The motion asserted that “a large array of constitutional rights and protections now must be considered, affecting all aspects of the substantive and procedural law that must be applied in this case.” It indicated that the defense team would offer, “at a minimum,” motions to apply nine specifically enumerated constitutional rights.
Here are the constitutional claims to be advanced:
1. A constitutional right to equal legal treatment, allegedly violated by any trial before a military commission (equal protection guarantee of the Fifth Amendment).
2. A constitutional right not to be forced to give evidence against himself, presumably based on alleged evidence obtained in interrogations (Fifth Amendment ban on self-incriminaton).
3. A constitutional right to due process, based on alleged use of testimony obtained by coercion or torture and denial of access to documents about the conditions at Guantanamo (Due Process Clause of Fifth Amendment).
4. A constitutional right to call witnesses who may aid the defense, based on claims of too-limited access so far to “high-value detainees” at Guantanamo — including some key Al Qaeda leaders (Sixth Amendment right to compulsory process).
5. A constitutional right to the aid of a lawyer, allegedly frustrated by conditions at Guantanamo that inhibit lawyer-client relationships (Sixth Amendment).
6. A constitutional right to confront adverse witnesses, based on a claimed prosecution plan to offer “50 items of hearsay evidence” at trial (Sixth Amendment).
7. A constitutional right to a speedy and public trial, allegedly violated by the mode and scheduling of military commission trials (Sixth Amendment).
8. A constitutional right to be charged by a grand jury, allegedly violated by the charges leveled here only by Pentagon prosecutors (Fifth Amendment).
9. A constitutional right not to be accused of a crime for actions that were not criminal at the time, a test of whether a military commission has jurisdiction because the accusations are not violations of the law of war (Ex Post Factor Clause in Article II, limiting Congress’ authorize to create new crimes after the fact).
Several of those, if granted, would result in dismissal outright of the case against Hamdan.
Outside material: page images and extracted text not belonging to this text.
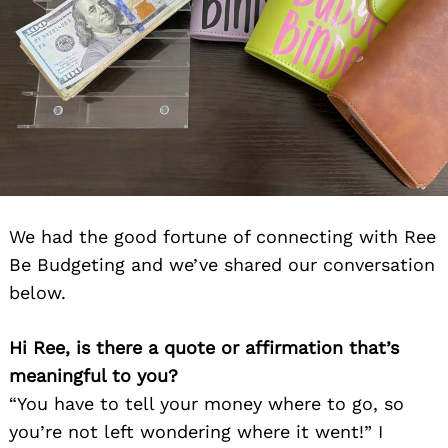
We had the good fortune of connecting with Ree
Be Budgeting and we’ve shared our conversation
below.
Hi Ree, is there a quote or affirmation that’s
meaningful to you?
“You have to tell your money where to go, so
you’re not left wondering where it went!” I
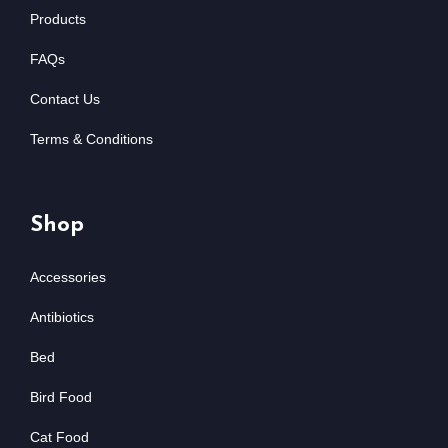
Products
FAQs
Contact Us
Terms & Conditions
Shop
Accessories
Antibiotics
Bed
Bird Food
Cat Food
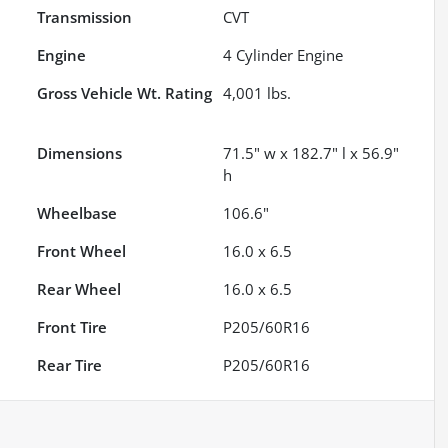
Transmission
CVT
Engine
4 Cylinder Engine
Gross Vehicle Wt. Rating
4,001
lbs.
Dimensions
71.5" w x 182.7" l x 56.9"
h
Wheelbase
106.6"
Front Wheel
16.0 x 6.5
Rear Wheel
16.0 x 6.5
Front Tire
P205/60R16
Rear Tire
P205/60R16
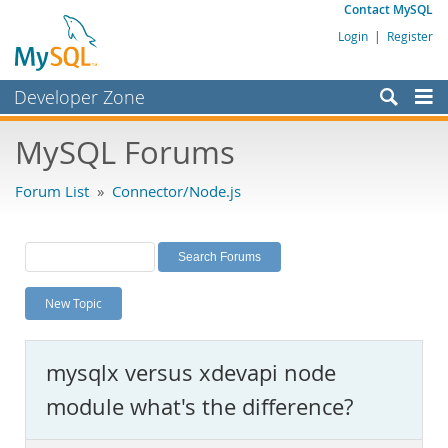
Contact MySQL
Login
|
Register
Developer Zone
Forums
MySQL Forums
Bugs
Forum List
»
Connector/Node.js
Worklog
Labs
Planet MySQL
New Topic
News and Events
Community
mysqlx versus xdevapi node
MySQL.com
module what's the difference?
Downloads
He would have to remain at Guantanamo, at least until a federal civilian court ruled on his habeas challenge to detention.
The Pentagon, in opposing the defense motion for more time to prepare challenges, argued that the Boumediene decision “is of little relevance” to a military commission trial. There was only “a narrow holding” by the Supreme Court, that detainees have a constitutional right to pursue a habeas claim in District Court. The decision, the prosecutors said, turned only on “the Suspension Clause” — that is, Congress’s violation of that Clause by seeking to bar habeas claims.
The detainees involved in the case, the prosecutors added, were not charged with any crime. Hamdan, by contrast, faces charges and will “receive a full and fair adversary process.”
The opposition also said: “If the court takes anything from the Boumediene decision, it should recognize the importance in preventing any further delay in the matter presently before it and deny the defense request.”
Judge Allred, while denying the motion to delay further, did not hint how he would react to any constitutional claims. He wrote: “The Commission is particularly interested in the parties’ views on what principles govern whether other constitutional provisions, such as those the defense intends to raise, apply in Guantanamo Bay.”